Doğan, yurt dışı kaynaklı çok ciddi bir finansal problemle karşı karşıya kalınmaması durumunda bundan sonraki dönemde endeksteki kayıpların bu seviyelere yaklaştıkça sınırlanacağını ifade ederek, şunları kaydetti: 


"Borsa İstanbul’da 15 Temmuz’daki FETÖ'nün başarısız darbe girişimi ve hemen akabinde kredi derecelendirme kuruluşları S&P’nin not indirimi ile Moody’s’in negatif izlemeye alması gibi etkenler dahi BIST 100 endeksinin 74.000 puanın altında kalıcı bir hareket yapmasına neden olmamıştı. Dolayısıyla bu seviyelere yaklaşımlar alım fırsatı olarak değerlendirilecektir."


"Düşüşler yabancı yatırımcı için fırsat"


İntegral Menkul Değerler Araştırma Direktörü Tuncay Turşucu da piyasalarda Moody’s etkisinin özellikle TL tarafında beklenenden daha yumuşak geçtiğini ifade etti. Dolar/TL'nin 2.9880 seviyelerinde tutunamadığını ve geri çekildiğini anımsatan Turşucu, diğer gelişen ülke para birimlerine kıyasla çok güçlü bir negatif ayrışmadan söz edilemeyeceğini söyledi.  


Turşucu, bunda hem başarılı geçen hazine ihalesi hem de uluslararası piyasalarda önemli yatırım kuruluşlarından not indirimini fazla önemsemeyen yorum ve açıklamaların gelmesinin etkili olduğunu kaydetti. 


Hisse senedi tarafında ilk gün yüzde 3,8’lik düşüş yaşandığını, ancak bunun ilk tepki olarak normal karşılanması gerektiğini vurgulayan Turşucu, "Endekste de açılıştaki sert düşüşün ardından gün boyunca açılış seviyesinin altına inilmediğini gördük. Bütün bunlar ilk reaksiyonların fiyatlandığını gösteriyor. Daha net yorum yapmak için birkaç gün daha izlemekte fayda var." ifadelerini kullandı.

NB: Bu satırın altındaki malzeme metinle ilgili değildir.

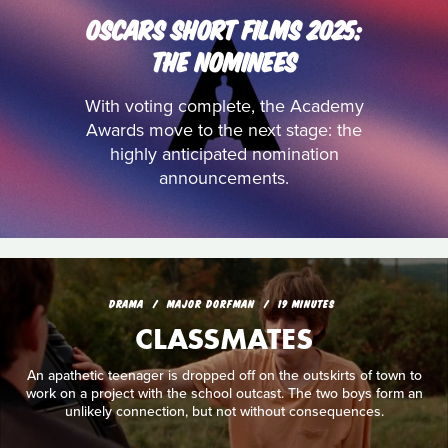
OSCARS SHORT FILMS 2025:
THE NOMINEES
With voting complete, the Academy
Awards move to the next stage: the
highly anticipated nomination
announcements.
DRAMA
MAJOR DORFMAN
19 MINUTES
CLASSMATES
An apathetic teenager is dropped off on the outskirts of town to
work on a project with the school outcast. The two boys form an
unlikely connection, but not without consequences.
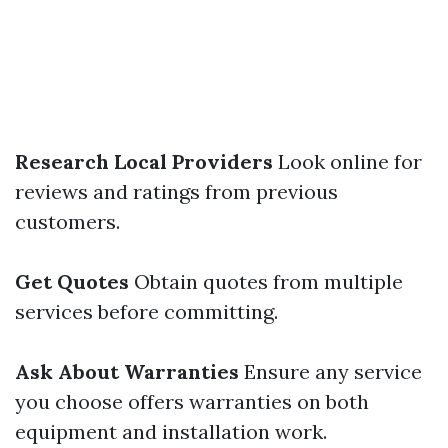
Research Local Providers
Look online for
reviews and ratings from previous
customers.
Get Quotes
Obtain quotes from multiple
services before committing.
Ask About Warranties
Ensure any service
you choose offers warranties on both
equipment and installation work.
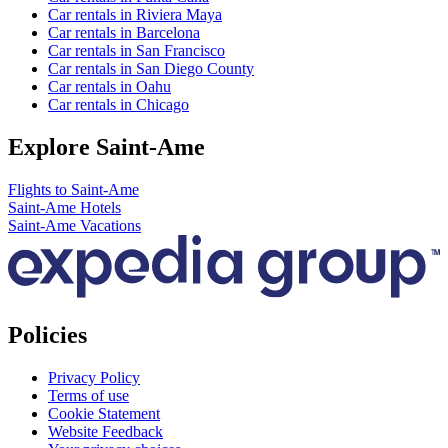
Car rentals in Riviera Maya
Car rentals in Barcelona
Car rentals in San Francisco
Car rentals in San Diego County
Car rentals in Oahu
Car rentals in Chicago
Explore Saint-Ame
Flights to Saint-Ame
Saint-Ame Hotels
Saint-Ame Vacations
Policies
Privacy Policy
Terms of use
Cookie Statement
Website Feedback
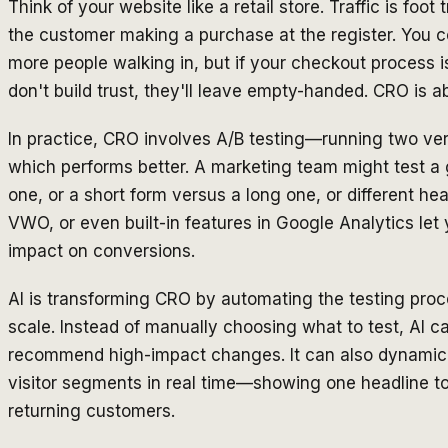
Think of your website like a retail store. Traffic is foot
the customer making a purchase at the register. You c
more people walking in, but if your checkout process 
don't build trust, they'll leave empty-handed. CRO is abo
In practice, CRO involves A/B testing—running two ver
which performs better. A marketing team might test a
one, or a short form versus a long one, or different hea
VWO, or even built-in features in Google Analytics let
impact on conversions.
AI is transforming CRO by automating the testing proc
scale. Instead of manually choosing what to test, AI 
recommend high-impact changes. It can also dynamical
visitor segments in real time—showing one headline to 
returning customers.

Turşucu, çıkış yapmak isteyen yabancı fonların eğilimlerinin ilerleyen günlerde daha net görülebileceğini, ancak Türkiye'nin 2013 öncesinde, yatırım yapılabilir seviyede değilken de yabancı fonların önemli oranda giriş yaptığı ülkelerin başında geldiğini söyledi. 


TL ve Borsa'daki gerilemelerin yeni yabancı fonlar için fırsat yaratacağını savunan Turşucu, bunun da yeni para girişlerine yol açacağını, teknik açıdan da endekste 75.000 seviyesinin üzerinde dengelenmenin devam etmesi durumunda hızlı yükselişlerin görülebileceğini kaydetti.